» Dataset entries:
+ + + +

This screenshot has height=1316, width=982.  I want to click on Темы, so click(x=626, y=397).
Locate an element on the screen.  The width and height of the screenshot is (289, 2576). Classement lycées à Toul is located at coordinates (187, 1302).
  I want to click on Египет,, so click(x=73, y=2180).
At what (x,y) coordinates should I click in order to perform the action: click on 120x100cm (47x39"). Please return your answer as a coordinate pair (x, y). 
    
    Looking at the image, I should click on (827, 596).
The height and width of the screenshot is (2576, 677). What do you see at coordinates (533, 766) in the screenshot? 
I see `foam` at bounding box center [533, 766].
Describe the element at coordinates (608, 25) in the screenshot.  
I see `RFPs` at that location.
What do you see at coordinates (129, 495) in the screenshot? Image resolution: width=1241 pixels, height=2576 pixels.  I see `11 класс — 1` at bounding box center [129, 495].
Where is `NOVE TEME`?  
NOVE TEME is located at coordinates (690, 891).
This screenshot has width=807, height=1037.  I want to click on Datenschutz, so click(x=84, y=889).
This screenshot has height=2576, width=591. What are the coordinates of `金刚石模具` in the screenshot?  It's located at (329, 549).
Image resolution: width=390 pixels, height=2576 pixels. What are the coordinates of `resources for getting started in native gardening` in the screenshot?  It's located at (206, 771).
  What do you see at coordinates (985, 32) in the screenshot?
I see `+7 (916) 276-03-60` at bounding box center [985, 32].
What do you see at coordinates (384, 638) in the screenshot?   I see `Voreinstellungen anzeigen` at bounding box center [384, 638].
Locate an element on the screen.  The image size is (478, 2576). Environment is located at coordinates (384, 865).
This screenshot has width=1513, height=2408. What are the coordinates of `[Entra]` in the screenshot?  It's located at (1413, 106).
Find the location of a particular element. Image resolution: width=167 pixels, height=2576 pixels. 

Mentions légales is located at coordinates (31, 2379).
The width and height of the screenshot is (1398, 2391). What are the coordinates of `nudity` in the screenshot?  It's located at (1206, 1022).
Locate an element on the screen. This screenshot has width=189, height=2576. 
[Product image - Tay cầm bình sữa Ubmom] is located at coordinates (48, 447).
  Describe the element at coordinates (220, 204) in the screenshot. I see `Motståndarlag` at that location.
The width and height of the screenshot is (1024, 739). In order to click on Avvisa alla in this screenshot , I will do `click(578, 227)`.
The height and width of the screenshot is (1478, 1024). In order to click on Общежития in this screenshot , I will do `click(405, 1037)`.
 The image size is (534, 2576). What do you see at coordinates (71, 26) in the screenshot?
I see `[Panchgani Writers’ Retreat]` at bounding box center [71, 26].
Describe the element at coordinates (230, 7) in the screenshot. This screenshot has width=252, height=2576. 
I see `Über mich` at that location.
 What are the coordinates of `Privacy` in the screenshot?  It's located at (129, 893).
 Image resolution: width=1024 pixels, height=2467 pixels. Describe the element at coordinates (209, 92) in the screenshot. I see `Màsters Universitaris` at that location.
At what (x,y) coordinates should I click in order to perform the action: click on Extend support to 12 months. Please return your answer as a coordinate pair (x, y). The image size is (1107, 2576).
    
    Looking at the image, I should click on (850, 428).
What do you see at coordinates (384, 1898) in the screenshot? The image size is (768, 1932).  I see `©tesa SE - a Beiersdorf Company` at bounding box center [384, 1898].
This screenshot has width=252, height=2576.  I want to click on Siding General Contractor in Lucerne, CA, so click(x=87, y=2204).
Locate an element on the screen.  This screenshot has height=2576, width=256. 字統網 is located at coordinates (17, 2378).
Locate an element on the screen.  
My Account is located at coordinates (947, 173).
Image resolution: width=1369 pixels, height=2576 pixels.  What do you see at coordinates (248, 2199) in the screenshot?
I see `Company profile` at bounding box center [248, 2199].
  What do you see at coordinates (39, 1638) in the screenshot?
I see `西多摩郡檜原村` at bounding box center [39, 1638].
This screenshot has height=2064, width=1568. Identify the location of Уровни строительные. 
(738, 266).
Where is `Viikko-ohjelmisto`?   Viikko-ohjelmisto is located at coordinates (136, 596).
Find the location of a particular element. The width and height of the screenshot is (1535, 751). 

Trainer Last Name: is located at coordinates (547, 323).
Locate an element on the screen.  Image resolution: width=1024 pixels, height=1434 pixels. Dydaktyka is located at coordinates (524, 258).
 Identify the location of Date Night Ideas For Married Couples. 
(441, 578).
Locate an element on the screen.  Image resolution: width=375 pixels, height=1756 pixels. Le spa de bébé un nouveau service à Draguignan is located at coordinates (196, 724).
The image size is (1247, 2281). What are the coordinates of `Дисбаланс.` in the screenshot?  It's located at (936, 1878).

+ + + +

» Assigned task:
Word for word, restate the entries that appear above.

» Result of the task:
This screenshot has height=1316, width=982.  I want to click on Темы, so click(x=626, y=397).
Locate an element on the screen.  The width and height of the screenshot is (289, 2576). Classement lycées à Toul is located at coordinates (187, 1302).
  I want to click on Египет,, so click(x=73, y=2180).
At what (x,y) coordinates should I click in order to perform the action: click on 120x100cm (47x39"). Please return your answer as a coordinate pair (x, y). 
    
    Looking at the image, I should click on (827, 596).
The height and width of the screenshot is (2576, 677). What do you see at coordinates (533, 766) in the screenshot? 
I see `foam` at bounding box center [533, 766].
Describe the element at coordinates (608, 25) in the screenshot.  
I see `RFPs` at that location.
What do you see at coordinates (129, 495) in the screenshot? Image resolution: width=1241 pixels, height=2576 pixels.  I see `11 класс — 1` at bounding box center [129, 495].
Where is `NOVE TEME`?  
NOVE TEME is located at coordinates (690, 891).
This screenshot has width=807, height=1037.  I want to click on Datenschutz, so click(x=84, y=889).
This screenshot has height=2576, width=591. What are the coordinates of `金刚石模具` in the screenshot?  It's located at (329, 549).
Image resolution: width=390 pixels, height=2576 pixels. What are the coordinates of `resources for getting started in native gardening` in the screenshot?  It's located at (206, 771).
  What do you see at coordinates (985, 32) in the screenshot?
I see `+7 (916) 276-03-60` at bounding box center [985, 32].
What do you see at coordinates (384, 638) in the screenshot?   I see `Voreinstellungen anzeigen` at bounding box center [384, 638].
Locate an element on the screen.  The image size is (478, 2576). Environment is located at coordinates (384, 865).
This screenshot has width=1513, height=2408. What are the coordinates of `[Entra]` in the screenshot?  It's located at (1413, 106).
Find the location of a particular element. Image resolution: width=167 pixels, height=2576 pixels. 

Mentions légales is located at coordinates (31, 2379).
The width and height of the screenshot is (1398, 2391). What are the coordinates of `nudity` in the screenshot?  It's located at (1206, 1022).
Locate an element on the screen. This screenshot has width=189, height=2576. 
[Product image - Tay cầm bình sữa Ubmom] is located at coordinates (48, 447).
  Describe the element at coordinates (220, 204) in the screenshot. I see `Motståndarlag` at that location.
The width and height of the screenshot is (1024, 739). In order to click on Avvisa alla in this screenshot , I will do `click(578, 227)`.
The height and width of the screenshot is (1478, 1024). In order to click on Общежития in this screenshot , I will do `click(405, 1037)`.
 The image size is (534, 2576). What do you see at coordinates (71, 26) in the screenshot?
I see `[Panchgani Writers’ Retreat]` at bounding box center [71, 26].
Describe the element at coordinates (230, 7) in the screenshot. This screenshot has width=252, height=2576. 
I see `Über mich` at that location.
 What are the coordinates of `Privacy` in the screenshot?  It's located at (129, 893).
 Image resolution: width=1024 pixels, height=2467 pixels. Describe the element at coordinates (209, 92) in the screenshot. I see `Màsters Universitaris` at that location.
At what (x,y) coordinates should I click in order to perform the action: click on Extend support to 12 months. Please return your answer as a coordinate pair (x, y). The image size is (1107, 2576).
    
    Looking at the image, I should click on (850, 428).
What do you see at coordinates (384, 1898) in the screenshot? The image size is (768, 1932).  I see `©tesa SE - a Beiersdorf Company` at bounding box center [384, 1898].
This screenshot has width=252, height=2576.  I want to click on Siding General Contractor in Lucerne, CA, so click(x=87, y=2204).
Locate an element on the screen.  This screenshot has height=2576, width=256. 字統網 is located at coordinates (17, 2378).
Locate an element on the screen.  
My Account is located at coordinates (947, 173).
Image resolution: width=1369 pixels, height=2576 pixels.  What do you see at coordinates (248, 2199) in the screenshot?
I see `Company profile` at bounding box center [248, 2199].
  What do you see at coordinates (39, 1638) in the screenshot?
I see `西多摩郡檜原村` at bounding box center [39, 1638].
This screenshot has height=2064, width=1568. Identify the location of Уровни строительные. 
(738, 266).
Where is `Viikko-ohjelmisto`?   Viikko-ohjelmisto is located at coordinates (136, 596).
Find the location of a particular element. The width and height of the screenshot is (1535, 751). 

Trainer Last Name: is located at coordinates (547, 323).
Locate an element on the screen.  Image resolution: width=1024 pixels, height=1434 pixels. Dydaktyka is located at coordinates (524, 258).
 Identify the location of Date Night Ideas For Married Couples. 
(441, 578).
Locate an element on the screen.  Image resolution: width=375 pixels, height=1756 pixels. Le spa de bébé un nouveau service à Draguignan is located at coordinates (196, 724).
The image size is (1247, 2281). What are the coordinates of `Дисбаланс.` in the screenshot?  It's located at (936, 1878).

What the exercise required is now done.